OpenShift Spikes | Service type-LoadBalancer NLB with Security Groups
Note: This is a notebook/playbook of exploring/hacking controller for kube resource Service for type-LoadBalancer on CCM/ALBC. More details in https://github.com/openshift/enhancements/pull/1802
Install OpenShift cluster (self-managed)
- Install OCP cluster from a custom release built by cluster-bot:
NOTES e2e tests for https://github.com/openshift/installer/pull/9681:
# Step 1) built an OCP release with all PRs using cluster-bot
# Step 2)
# CHANGE ME
export version=v36
BUILD_CLUSTER=build10
CI_JOB=ci-ln-5wdr0g2
# Step 3) Run steps below to create a cluster, optionally with local installer binary
export OPENSHIFT_INSTALL_RELEASE_IMAGE_OVERRIDE="registry.${BUILD_CLUSTER}.ci.openshift.org/${CI_JOB}/release:latest"
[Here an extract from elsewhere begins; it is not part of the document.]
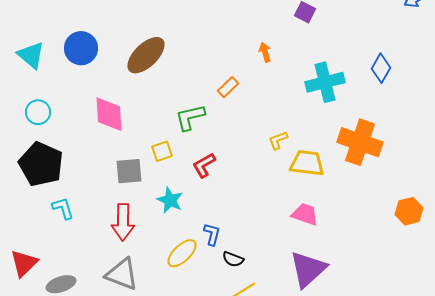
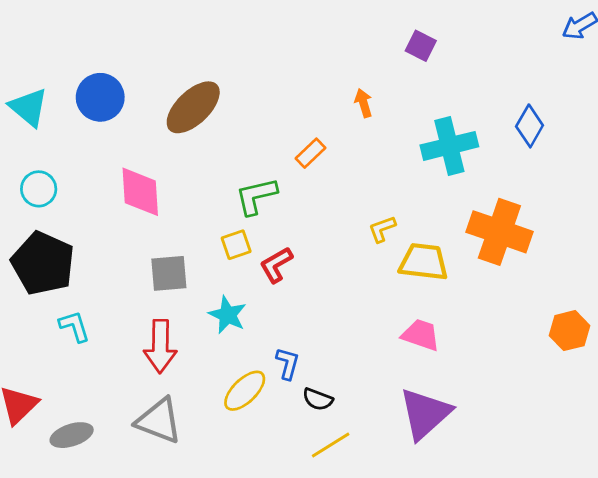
yellow square: (162, 151) -> (236, 245), moved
#unset OPENSHIFT_INSTALL_RELEASE_IMAGE_OVERRIDE
export INSTALL_DIR=$PWD/install-dir/install-${version}
mkdir -p $INSTALL_DIR
#cat install-dir/install-config-CIO2.yaml | sed "s/sg-v4/sg-${version}/" > ${INSTALL_DIR}/install-config.yaml
cat install-dir/install-config-regular.yaml | sed "s/sg-v4/sg-${version}/" > ${INSTALL_DIR}/install-config.yaml
export OPENSHIFT_INSTALL_REENTRANT=true
export INSTALL_COMMAND=./install-dir/openshift-install
export INSTALL_COMMAND=./openshift-install-4.20ec2
export INSTALL_COMMAND=./openshift-install
#./openshift-install create manifests --log-level=debug --dir $INSTALL_DIR
$INSTALL_COMMAND create cluster --log-level=debug --dir $INSTALL_DIR
#./openshift-install create cluster --log-level=debug --dir $INSTALL_DIR
Troubleshooting the cluster - replace CCM images in live cluster:
# Step 1) Define the release image to extract CCM image
BUILT_RELEASE="registry.build06.ci.openshift.org/ci-ln-t5fttvb/release:latest"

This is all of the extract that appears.